First time it happened I was at a left turn signal and started to accelerate but the engine died, so I restarted the bike and basically the same thing happened. A homeless guy on the sidewalk next to me yelled 'give it some gas', so I did and the bike with the clutch lever pulled against the handlebar, the bike took off and went through the intersection, and when I stopped it at the curb the engine died.
The second time was when starting the bike first thing in the morning and this time I looked carefully at the lever after it died the first time and when I restarted it I saw that moving the clutch lever basically any amount instantiously fully engaged the clutch.
The third time was last Saturday in Interstate stop and go traffic. The bike again died due to me trying to use the clutch lever as it should be to take off. The second start was exactly line the previous ones, clutch lever fully engaged but the bike wanted to start rolling.
After each of these occurrences I took the bike to the dealer and he could not find a problem, and of course the bike wouldn't repeat the problem.
Bike has 17K miles and 100% dealer maintained. The question is am I the only person in the world this is happening to?
Robert
 
Had a similar problem on my old ST1300 hydraulic clutch---changed the hydraulic fluid with new fluid and problem went away.

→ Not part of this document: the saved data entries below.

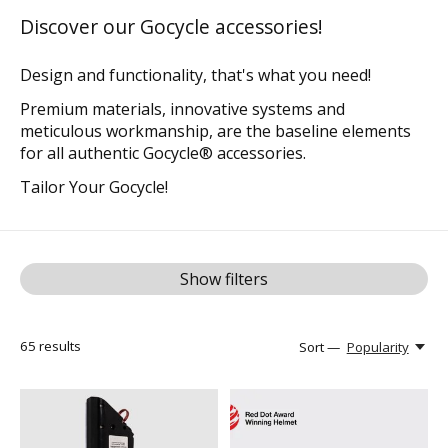
Discover our Gocycle accessories!
Design and functionality, that's what you need!
Premium materials, innovative systems and
meticulous workmanship, are the baseline elements
for all authentic Gocycle® accessories.
Tailor Your Gocycle!
Show filters
65
results
Sort —
Popularity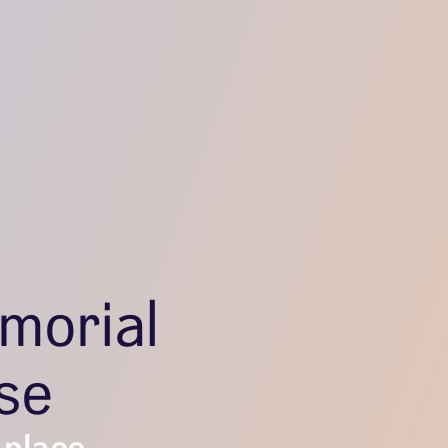
morial
se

Sent from my SM-G935V using Tapatalk
 
Nope, been there done that. Dealer did all the fluid changing and checking after the first incident. I appreciate the help and wish that was it.
Ride Safe, Think Fast!
Robert
 
Nope, been there done that. Dealer did all the fluid changing and checking after the first incident. I appreciate the help and wish that was it.
Ride Safe, Think Fast!
Robert

Are you sure the dealer did a fluid change on the clutch? The clutch has Mineral Oil, I don't know what would be gained by changing it, it's lifetime. You could have air in the system? Did they look at the clutch slave cylinder?

Jay
 
Last edited:
Robert,
Jay and John are talking about the hydraulic clutch control system. Not the clutch itself. The problem you describe can be caused by a bad slave cylinder or possibly some air in the hydraulic hose. If the dealer changed the slave cylinder with the clutch that's a different story, but it's not part of the clutch.
 
Thanks. I will forward y'all replys to my dealer.
Ride Safe, Think Fast!
Robert

I suspect he already knows how that hydraulic clutch system works: master cylinder, hose, fluid, slave cylinder. If not, run - do not walk - away from the dealer as fast as you can.
 
Howdy,
Clutch uses Mineral Oil, lasts a life time? It uses brake fluid, DOT 4 and should be changed every two years along with the the front and rear brake fluid.
Later,
Norm
 
Howdy,
Clutch uses Mineral Oil, lasts a life time? It uses brake fluid, DOT 4 and should be changed every two years along with the the front and rear brake fluid.
Later,
Norm

There's no maintenance interval specified for clutch fluid on liquid-cooled boxers (OP has 2014 RT). On what basis do you suggest it be changed every two years? On what basis do you claim it's DOT 4 brake fluid?
 
clutch problems???

Just some ideas?
Fluid is leaking pass the piston seal in Master cylinder=Handlebar.
Fluid leaking pass piston, clutch servo slave cylinder= down there near clutch? In this case I have not looked at or know were it is? Have a 2015 wet head.
If it were me BOTH would be changed out.
YES to mineral oil. NOT brake fluid, like a Honda ST=I have 1.
From reading YOUR thread. My thoughts.
 
Had different trouble with my clutch; engagement point changed as bike warmed up. Dealer finally replaced the master cylinder and problem went away (slave cylinder replaced first with no change). :)
 
Howdy,
Clutch uses Mineral Oil, lasts a life time? It uses brake fluid, DOT 4 and should be changed every two years along with the the front and rear brake fluid.
Later,
Norm

Careful here... terminology is important. For a few years BMW did use mineral oil in the clutch master cylinder, not the clutch itself. I don't recall how many years mineral oil was used but it was for a relatively short period of time so read the clutch master cylinder cap. By the way, if your bike calls for mineral oil you cannot substitute brake fluid. Even if you drain the clutch master cylinder and related hoses and components. and, vice versa.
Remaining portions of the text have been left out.